AiC: Adventures in consensus

19 April 2019

In the talk I gave at Rust LATAM, I said that the Rust project has always emphasized finding the best solution, rather than winning the argument. I think this is one of our deepest values. It’s also one of the hardest for us to uphold.

Let’s face it – when you’re having a conversation, it’s easy to get attached to specific proposals. It’s easy to have those proposals change from “Option A” vs “Option B” to “my option” and “their option”. Once this happens, it can be very hard to let them “win” – even if you know that both options are quite reasonable.

This is a problem I’ve been thinking a lot about lately. So I wanted to start an irregular series of blog posts entitled “Adventures in consensus”, or AiC for short. These posts are my way of exploring the topic, and hopefully getting some feedback from all of you while I’m at it.

This first post dives into what a phrase like “finding the best solution” even means (is there a best?) as well as the mechanics of how one might go about deciding if you really have the “best” solution. Along the way, we’ll see a few places where I think our current process could do better.

Beyond tradeoffs

Part of the challenge here, of course, is that often there is no “best” solution. Different solutions are better for different things.

This is the point where we often talk about tradeoffs – and tradeoffs are part of it. But I’m also wary of the term. It often brings to mind a simplistic, zero-sum approach to the problem, where we can all too easily decide that we have to pick A or B and leave it at that.

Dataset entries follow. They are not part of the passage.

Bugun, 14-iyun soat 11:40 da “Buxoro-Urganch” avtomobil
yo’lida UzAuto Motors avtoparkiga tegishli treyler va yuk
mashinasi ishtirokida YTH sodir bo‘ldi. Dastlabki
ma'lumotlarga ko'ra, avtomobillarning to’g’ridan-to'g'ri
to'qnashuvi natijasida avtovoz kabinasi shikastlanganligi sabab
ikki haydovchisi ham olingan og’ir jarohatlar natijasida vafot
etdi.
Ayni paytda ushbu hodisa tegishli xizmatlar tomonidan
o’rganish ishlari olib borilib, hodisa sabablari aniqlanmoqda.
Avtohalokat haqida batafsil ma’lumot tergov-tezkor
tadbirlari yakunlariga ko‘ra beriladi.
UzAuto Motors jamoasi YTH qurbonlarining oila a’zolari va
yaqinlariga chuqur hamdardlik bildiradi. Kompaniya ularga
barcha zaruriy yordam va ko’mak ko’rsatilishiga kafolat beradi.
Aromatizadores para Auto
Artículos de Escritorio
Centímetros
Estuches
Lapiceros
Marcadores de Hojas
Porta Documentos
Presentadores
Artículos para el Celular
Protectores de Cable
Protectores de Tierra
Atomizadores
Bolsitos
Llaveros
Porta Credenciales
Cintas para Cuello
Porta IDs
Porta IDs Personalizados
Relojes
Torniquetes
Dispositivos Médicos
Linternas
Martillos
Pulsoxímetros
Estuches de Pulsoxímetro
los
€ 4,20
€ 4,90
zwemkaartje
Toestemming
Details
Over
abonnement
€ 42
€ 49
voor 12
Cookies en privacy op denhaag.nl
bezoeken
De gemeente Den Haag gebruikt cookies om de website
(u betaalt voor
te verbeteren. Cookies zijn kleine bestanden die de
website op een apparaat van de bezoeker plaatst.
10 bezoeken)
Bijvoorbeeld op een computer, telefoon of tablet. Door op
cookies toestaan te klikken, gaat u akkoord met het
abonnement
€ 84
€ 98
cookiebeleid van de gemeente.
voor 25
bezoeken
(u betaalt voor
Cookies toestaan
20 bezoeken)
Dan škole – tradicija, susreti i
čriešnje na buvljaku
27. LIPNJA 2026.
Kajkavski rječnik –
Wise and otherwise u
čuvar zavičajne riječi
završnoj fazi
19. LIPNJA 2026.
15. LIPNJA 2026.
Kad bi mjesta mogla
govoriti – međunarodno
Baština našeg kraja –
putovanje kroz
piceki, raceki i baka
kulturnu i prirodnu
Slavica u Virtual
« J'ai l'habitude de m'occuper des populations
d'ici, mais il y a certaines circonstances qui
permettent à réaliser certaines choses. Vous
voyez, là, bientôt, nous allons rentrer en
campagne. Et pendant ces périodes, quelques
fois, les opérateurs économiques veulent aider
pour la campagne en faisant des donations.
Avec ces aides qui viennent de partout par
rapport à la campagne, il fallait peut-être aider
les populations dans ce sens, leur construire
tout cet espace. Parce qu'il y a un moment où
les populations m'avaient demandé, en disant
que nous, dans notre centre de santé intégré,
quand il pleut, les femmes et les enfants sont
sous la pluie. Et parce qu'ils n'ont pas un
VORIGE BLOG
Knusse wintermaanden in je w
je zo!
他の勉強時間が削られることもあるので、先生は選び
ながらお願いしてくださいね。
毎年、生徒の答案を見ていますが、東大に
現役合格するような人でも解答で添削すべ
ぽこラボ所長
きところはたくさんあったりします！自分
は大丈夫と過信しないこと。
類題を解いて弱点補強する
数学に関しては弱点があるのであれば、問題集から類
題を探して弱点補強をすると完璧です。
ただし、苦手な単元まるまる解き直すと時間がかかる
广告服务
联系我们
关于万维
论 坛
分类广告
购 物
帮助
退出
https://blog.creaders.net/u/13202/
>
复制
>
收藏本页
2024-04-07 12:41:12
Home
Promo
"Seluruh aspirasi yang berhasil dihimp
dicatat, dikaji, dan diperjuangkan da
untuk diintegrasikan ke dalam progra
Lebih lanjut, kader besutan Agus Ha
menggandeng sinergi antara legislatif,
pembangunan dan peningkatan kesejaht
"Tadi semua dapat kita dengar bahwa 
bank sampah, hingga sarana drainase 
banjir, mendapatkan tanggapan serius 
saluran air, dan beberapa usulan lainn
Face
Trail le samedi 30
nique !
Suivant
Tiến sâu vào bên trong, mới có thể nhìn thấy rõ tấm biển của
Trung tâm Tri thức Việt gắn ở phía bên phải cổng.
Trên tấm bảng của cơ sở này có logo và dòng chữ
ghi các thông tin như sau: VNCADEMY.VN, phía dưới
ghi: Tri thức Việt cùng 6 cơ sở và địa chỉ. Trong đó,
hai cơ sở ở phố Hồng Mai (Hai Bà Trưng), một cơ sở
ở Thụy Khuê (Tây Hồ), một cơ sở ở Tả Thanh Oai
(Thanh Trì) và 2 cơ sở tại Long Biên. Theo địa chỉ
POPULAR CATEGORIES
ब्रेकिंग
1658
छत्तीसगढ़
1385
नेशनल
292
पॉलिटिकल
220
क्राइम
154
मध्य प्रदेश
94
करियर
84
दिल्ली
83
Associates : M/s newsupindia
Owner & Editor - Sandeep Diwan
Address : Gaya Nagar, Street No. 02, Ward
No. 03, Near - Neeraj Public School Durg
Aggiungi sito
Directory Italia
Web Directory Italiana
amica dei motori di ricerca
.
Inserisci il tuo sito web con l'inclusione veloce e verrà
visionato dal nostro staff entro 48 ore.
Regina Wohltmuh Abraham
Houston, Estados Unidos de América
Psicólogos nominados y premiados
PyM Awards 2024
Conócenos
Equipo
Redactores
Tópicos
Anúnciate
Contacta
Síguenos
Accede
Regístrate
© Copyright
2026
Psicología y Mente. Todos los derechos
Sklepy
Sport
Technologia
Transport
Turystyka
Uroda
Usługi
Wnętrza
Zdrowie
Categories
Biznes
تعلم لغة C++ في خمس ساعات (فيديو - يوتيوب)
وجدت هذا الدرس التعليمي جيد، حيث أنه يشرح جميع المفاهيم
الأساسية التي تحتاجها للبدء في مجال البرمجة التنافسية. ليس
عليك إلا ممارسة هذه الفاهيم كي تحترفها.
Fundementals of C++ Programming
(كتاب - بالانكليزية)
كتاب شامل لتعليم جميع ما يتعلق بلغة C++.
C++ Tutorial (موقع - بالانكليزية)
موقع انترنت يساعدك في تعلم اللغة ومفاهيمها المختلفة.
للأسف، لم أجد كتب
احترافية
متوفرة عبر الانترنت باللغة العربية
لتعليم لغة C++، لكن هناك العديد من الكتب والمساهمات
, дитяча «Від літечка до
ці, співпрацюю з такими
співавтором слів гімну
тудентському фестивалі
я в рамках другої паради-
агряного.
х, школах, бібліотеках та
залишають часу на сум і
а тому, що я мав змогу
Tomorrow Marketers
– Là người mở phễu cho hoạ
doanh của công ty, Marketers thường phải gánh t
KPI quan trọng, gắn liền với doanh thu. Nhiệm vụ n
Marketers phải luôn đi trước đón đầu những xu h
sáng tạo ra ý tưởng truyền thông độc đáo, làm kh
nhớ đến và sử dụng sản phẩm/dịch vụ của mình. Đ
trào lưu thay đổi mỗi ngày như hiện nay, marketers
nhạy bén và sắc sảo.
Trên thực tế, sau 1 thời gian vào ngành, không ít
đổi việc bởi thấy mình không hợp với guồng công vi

But often when we are faced with two irreconcilable options, A or B, there is a third one waiting in the wings. This third option often turns on some hidden assumption that – once lifted – allows us to find a better overall approach; one that satisfies both A and B.

Example: the `?` operator

I think a good example is the ? operator. When thinking about error handling, we seem at first two face two irreconcilable options:

Explicit error codes, like in C, make it easy to see where errors can occur, but they require tedious code at the call site of each function to check for errors, when most of the time you just want to propagate the error anyway. This seems to favor explicit reasoning at the expense of the happy path.
- (In C specifically, there is also the problem of it being easy to forget to check for errors in the first place, but let’s leave that for now.)
Exceptions propagate the error implicitly, making the happy path clean, but making it very hard to see where an error occurs.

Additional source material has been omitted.